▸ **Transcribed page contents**
[Start of section]

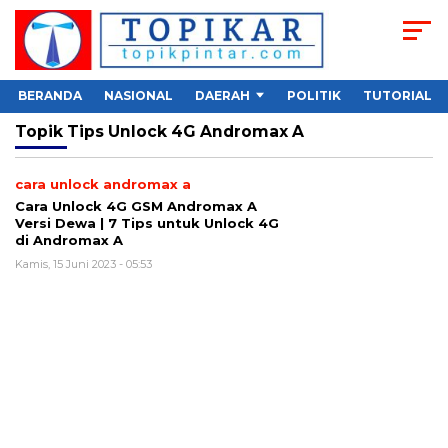
BERANDA
NASIONAL
DAERAH
POLITIK
TUTORIAL
Topik
Tips Unlock 4G Andromax A
cara unlock andromax a
Cara Unlock 4G GSM Andromax A
Versi Dewa | 7 Tips untuk Unlock 4G
di Andromax A
Kamis, 15 Juni 2023 - 05:53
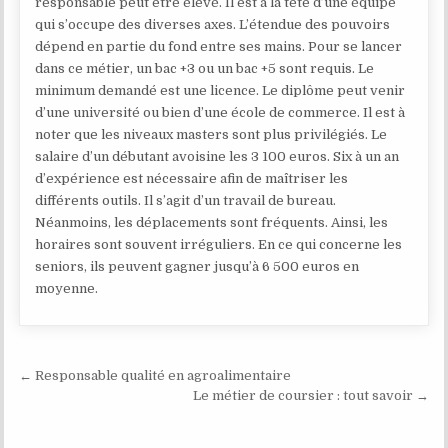
responsable peut être élevé. Il est à la tête d’une équipe
qui s’occupe des diverses axes. L’étendue des pouvoirs
dépend en partie du fond entre ses mains. Pour se lancer
dans ce métier, un bac +3 ou un bac +5 sont requis. Le
minimum demandé est une licence. Le diplôme peut venir
d’une université ou bien d’une école de commerce. Il est à
noter que les niveaux masters sont plus privilégiés. Le
salaire d’un débutant avoisine les 3 100 euros. Six à un an
d’expérience est nécessaire afin de maîtriser les
différents outils. Il s’agit d’un travail de bureau.
Néanmoins, les déplacements sont fréquents. Ainsi, les
horaires sont souvent irréguliers. En ce qui concerne les
seniors, ils peuvent gagner jusqu’à 6 500 euros en
moyenne.
Navigation de l’article
← Responsable qualité en agroalimentaire
Le métier de coursier : tout savoir →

[End of section]

A single figure is required: the number of lines in the entries that hold the string "Tips".

▸ **Solved problem**
2